Alles anzeigenAktuell steigen aber beide Zahlen.
Tote s. Johns Hopkins Von unter 50 im Wochenmittel im Bereich August auf mittlerweile gut 100.
Für die Intensivpatienten hab ich kein Dashboard mit zeitlichem Verlauf parat, die MoPo berichtet aber immer die aktuellen Zahlen und die sind allein innerhalb der letzten Woche von ca. 500 auf aktuell knapp 600 gestiegen, parallel dazu sind in dem Zeitraum rund 100 Patienten gestorben, effektiv ist das also ein Anstieg von ca. 20%.
Da zwischen Erkrankung und Notaufnahme i.d.R. um die 10 Tage vergehen wird der aktuelle Anstieg der gemeldeten Infektionszahlen dort erst in den nächsten 1-2 Wochen voll durchschlagen, in den Todeszahlen nochmal mit einigen Wochen mehr Verzug.
Dass Test auch bei anderen Corona Viren anschlagen kann erklärt trotzdem nicht die aktuellen Infektionszahlen, aktuell ist noch keine Grippesaison und damit kann man davon ausgehen dass der Anteil zu vernachlässigen ist. Da die Labore schon länger an der Kapazitätsgrenze laufen sehe ich eher die Gefahr das bei Durchführung und Administration der Tests Fehler passieren.
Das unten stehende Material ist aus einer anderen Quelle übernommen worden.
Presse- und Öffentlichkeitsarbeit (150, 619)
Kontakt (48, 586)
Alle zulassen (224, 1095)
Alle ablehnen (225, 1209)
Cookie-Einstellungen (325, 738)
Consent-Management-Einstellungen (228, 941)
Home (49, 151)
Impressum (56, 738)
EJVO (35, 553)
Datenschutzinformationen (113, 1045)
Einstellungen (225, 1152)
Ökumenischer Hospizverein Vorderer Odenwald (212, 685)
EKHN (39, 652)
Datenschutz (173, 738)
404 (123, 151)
Der Anstieg ist aber so eindeutig und Flächendeckend dass man nicht allein von Erfassungsfehlern ausgehen kann.
Vermutlich weils schwer zu beziffern ist. Die beste Statistik bei Depressionen dürfte die Deutsche Bahn haben, veröffentlich sie aber nicht. Bei Herzinfarkten gibts reichlich Treffer dass die Behandlungen extrem zurückgegangen sind, aber irgendwie immer nur mit Befürchtungen was deshalb alles passieren könnte, nicht mit Zahlen was passiert ist.
Bei den Reiseverboten kritisieren mittlerweile selbst Virologen den Schwachsinn Tests die man für potentiell Infizierte braucht zu "verbraten".
Genauso halte ich eine Sperrstunde in der Gastronomie für Quatsch, das verlagert Treffen zusätzlich in private Räumlichkeiten mit noch höherem Infektionsrisiko.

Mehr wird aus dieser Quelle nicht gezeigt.